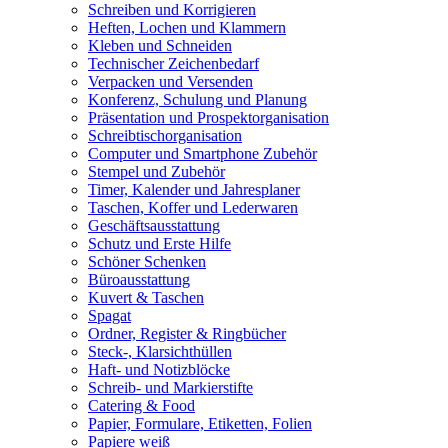
Schreiben und Korrigieren
Heften, Lochen und Klammern
Kleben und Schneiden
Technischer Zeichenbedarf
Verpacken und Versenden
Konferenz, Schulung und Planung
Präsentation und Prospektorganisation
Schreibtischorganisation
Computer und Smartphone Zubehör
Stempel und Zubehör
Timer, Kalender und Jahresplaner
Taschen, Koffer und Lederwaren
Geschäftsausstattung
Schutz und Erste Hilfe
Schöner Schenken
Büroausstattung
Kuvert & Taschen
Spagat
Ordner, Register & Ringbücher
Steck-, Klarsichthüllen
Haft- und Notizblöcke
Schreib- und Markierstifte
Catering & Food
Papier, Formulare, Etiketten, Folien
Papiere weiß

____

Copy the whole of the material above exactly, but not its images.

Schreiben und Korrigieren
Heften, Lochen und Klammern
Kleben und Schneiden
Technischer Zeichenbedarf
Verpacken und Versenden
Konferenz, Schulung und Planung
Präsentation und Prospektorganisation
Schreibtischorganisation
Computer und Smartphone Zubehör
Stempel und Zubehör
Timer, Kalender und Jahresplaner
Taschen, Koffer und Lederwaren
Geschäftsausstattung
Schutz und Erste Hilfe
Schöner Schenken
Büroausstattung
Kuvert & Taschen
Spagat
Ordner, Register & Ringbücher
Steck-, Klarsichthüllen
Haft- und Notizblöcke
Schreib- und Markierstifte
Catering & Food
Papier, Formulare, Etiketten, Folien
Papiere weiß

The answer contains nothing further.